Idenix first challenged Gilead’s declaratory judgment counterclaims of non-infringement and invalidity for lack of subject matter jurisdiction. Calling the issue “a close one,” Judge Burke nevertheless concluded that Gilead did not meet its burden of establishing the existence of a case or controversy. Id. at 5. As Judge Burke explained, there are “a number of facts that raise understandable concern as to whether [Defendants] might face further suit from Plaintiff . . . [including] that ‘the parties have plainly been at war over patents involving [the same general subject matter implicated by the declaratory judgment claims] and are likely to be for the foreseeable future’ [and] the fact that there are a number of undeniable similarities between the [declaratory judgment] patents on the one hand, and the patents Plaintiffs have asserted in [their complaint] on the other.” Id. at 5-6.
Judge Burke found all of these facts were outweighed by Idenix’s countervailing facts indicating that it had “never taken any steps to threaten Defendants with litigation” and there were “noticeable differences” between the declaratory judgment patents and the patents asserted in the complaint. Id. at 8-9. “In the end,” Judge Burke concluded, “this close decision is swung by two primary factors. The first is that in nearly all of the key patent cases cited by the parties in which courts have found subject matter jurisdiction to exist regarding a declaratory judgment claim, the patent holder took far clearer, hostile action related to the patent at issue than have Plaintiffs here. And the second is the nature of the burden – it is Defendants’ burden to convince the Court why, though they have never been threatened with litigation over these two patents, circumstances suggest an imminent and real threat in the future.” Id. at 10-11.

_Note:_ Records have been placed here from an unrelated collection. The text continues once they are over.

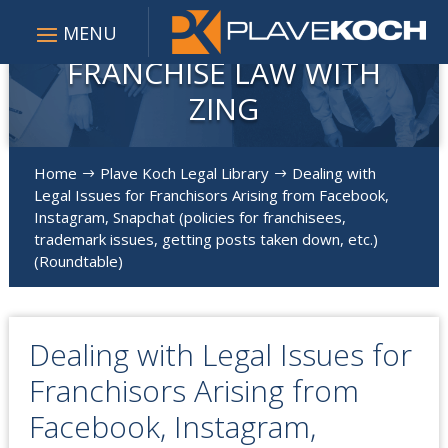
FRANCHISE LAW WITH
ZING
Home
Plave Koch Legal Library
Dealing with
$
$
Legal Issues for Franchisors Arising from Facebook,
Instagram, Snapchat (policies for franchisees,
trademark issues, getting posts taken down, etc.)
(Roundtable)
Dealing with Legal Issues for
Franchisors Arising from
Facebook, Instagram,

Interestingly, Judge Burke also explained that under Prasco, LLC v. Medicis Pharm. Corp., 537 F.3d 1329 (Fed. Cir. 2008) and Microsoft Corp. v. Datatern, Inc., 755 F.3d 899 (Fed. Cir. 2014), “since the Court’s ultimate decision here is that Defendants have not demonstrated that subject matter jurisdiction existed as to [the declaratory judgment counterclaims] at the time of the filing of the counterclaims, the post-filing, covenant-related activity between the parties does not affect the Court’s calculus.” Id. at 7-8 n.3.
Also at issue were certain counts seeking a declaration of invalidity, which Idenix argued were insufficiently pled under Twombly and Iqbal. Judge Burke found that the Twombly standard had not been met by Gilead’s “bare-bones legal conclusions.” Id. at 14. In doing so, Judge Burke decided between divergent authority in the District of Delaware on the question of whether patent counterclaims are subject to the Twombly pleading standard. Compare Bayer CropScience AG v. Dow AgroSciences LLC, Civil No. 10-1045 RMB/JS, 2011WL6934557, at *2-3 (D. Del. Dec. 30, 2011) with Senju Pharm. Co., Ltd. v. Apotex, Inc., 921 F. Supp. 2d 297 (D. Del. 2013). Id. at 11-14.
Finally, Idenix moved to dismiss Gilead’s counterclaim of interference, which did not allege that Gilead believed the two patents at issue were interfering, but that Idenix had asserted that they are interfering. Id. at 17-18. Judge Burke found that this did not meet the pleading standard because Gilead had not alleged that the two patents claim the same or substantially the same subject matter, and “[t]he Court cannot conceive of a circumstance in which a party could be said to have met its burden to state a claim-not by affirmatively asserting that facts exist that would plausibly satisfy a claim element-but instead by contending only that someone else thinks that they do.” Id. at 18-19.